Gold’s reversal on Friday is impressive and worth mentioning. It first dipped to 1824.93 following the US CPI release, but then rebounded to close at 1871.47, after breaking through the resistance at 1873.88. An environment where global interest rates are rising should be unfavorable for gold. Yet it attracts safe-haven flows (much less than the dollar), when funds rush out of Treasuries and stocks.

Technically, there is short-term upside potential. But the main hurdle is the 1900 handle, which is near 1894.77 support and short-term falling channel resistance. Strong resistance could be seen from this handle to complete the corrective recovery from 1786.65.

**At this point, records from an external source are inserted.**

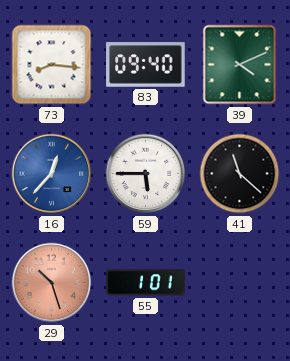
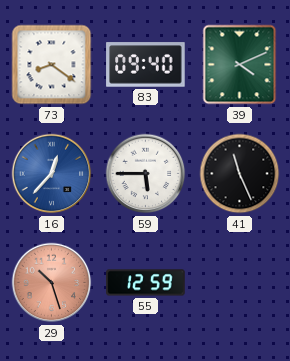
73: 8:16 -> 8:21
41: 11:22 -> 11:26
55: 1:01 -> 12:59
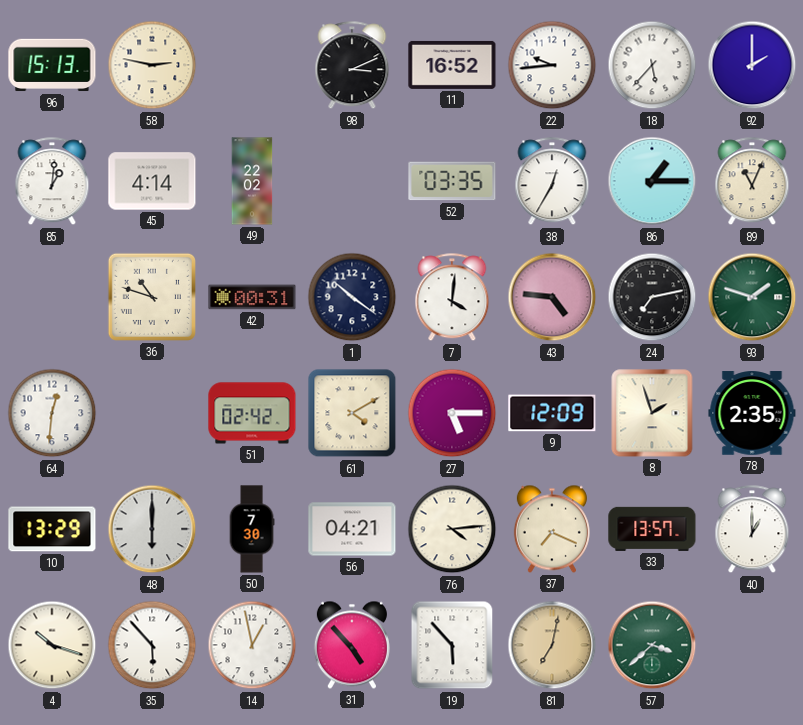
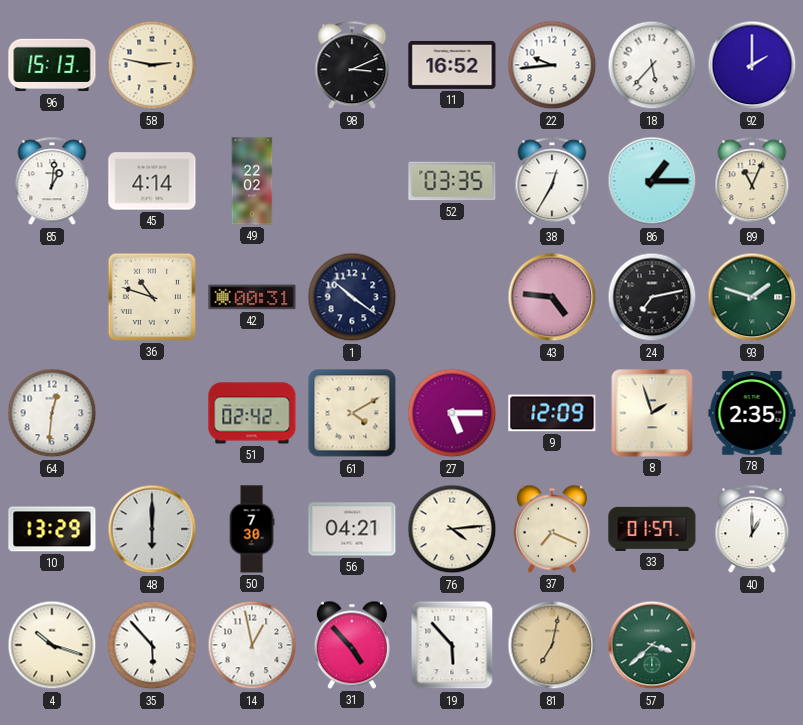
7: 4:01 -> none
33: 13:57 -> 01:57
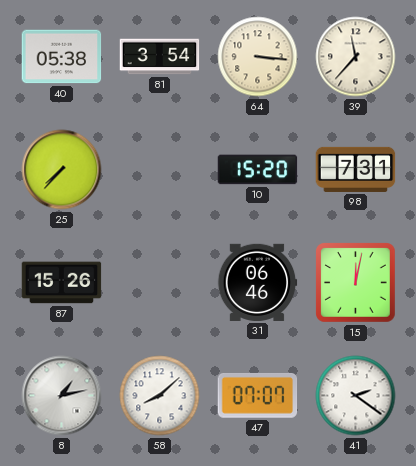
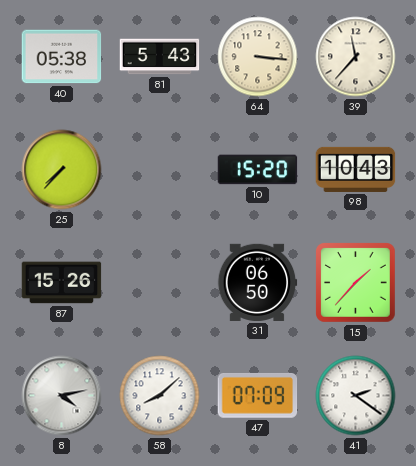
81: 3:54 -> 5:43
98: 7:31 -> 10:43
31: 06:46 -> 06:50
15: 12:02 -> 1:37
8: 1:13 -> 4:13
47: 07:07 -> 07:09
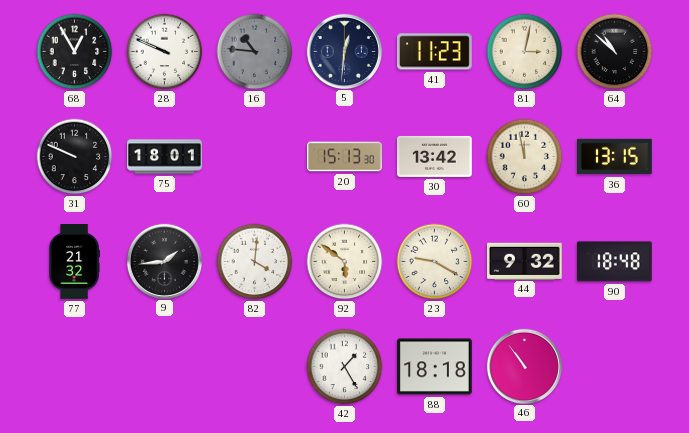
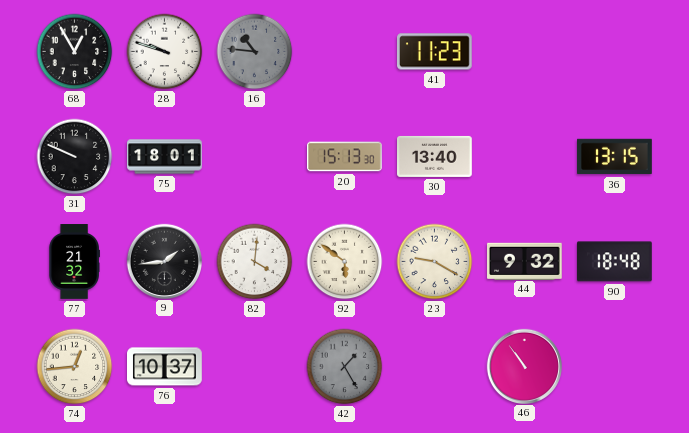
28: 9:49 -> 9:48
5: 12:31 -> none
81: 3:02 -> none
64: 10:52 -> none
30: 13:42 -> 13:40
60: 11:58 -> none
74: none -> 12:44
76: none -> 10:37
42 dial: white -> grey
88: 18:18 -> none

The drop from 2070.06 is seen as the third leg of the whole corrective pattern from 2074.74 (2020 high), and there should be some more dips to come, towards support at 1682 60. Nonetheless, a sustained breakout of 1900 will mitigate this bearish case and could trigger fierce buying towards 2000.

EUR/USD Weekly Outlook

The late fall in EUR/USD last week suggests that the corrective recovery from 1.0348 has ended at 1.0786, after rejection by the 55-day EMA. Initial bias remains lower this week to retest long term support at 1.0348 and 1.0339. A decisive break there will resume a larger downtrend. On the upside, minor resistance above 1.0641 will first turn the intraday bias into neutral.

Overall focus remains on long-term support at 1.0339 (2017 low). The decisive break will resume the entire downtrend there from 1.6039 (2008 high). The next target is a 61.8% projection of 1.3993 to 1.0339 from 1.2348 to 1.0090. However, the firm break of 1.0805 support turned resistance will delay this bearish scenario. The rise from 1.0348 is at least a correction to the downtrend from 1.2348. A stronger rebound would be seen with a 38.2% retracement from 1.2348 to 1.0348 to 1.1112.

On the longer term, the current pattern suggests that the long term downtrend from 1.6039 (2008 high) is ready to resume. The breakout of 1.0339 will target a 61.8% projection of 1.3993 to 1.0339 from 1.2348 to 1.0090. A decisive break there could lead to an acceleration down to a 100% projection at 0.8694.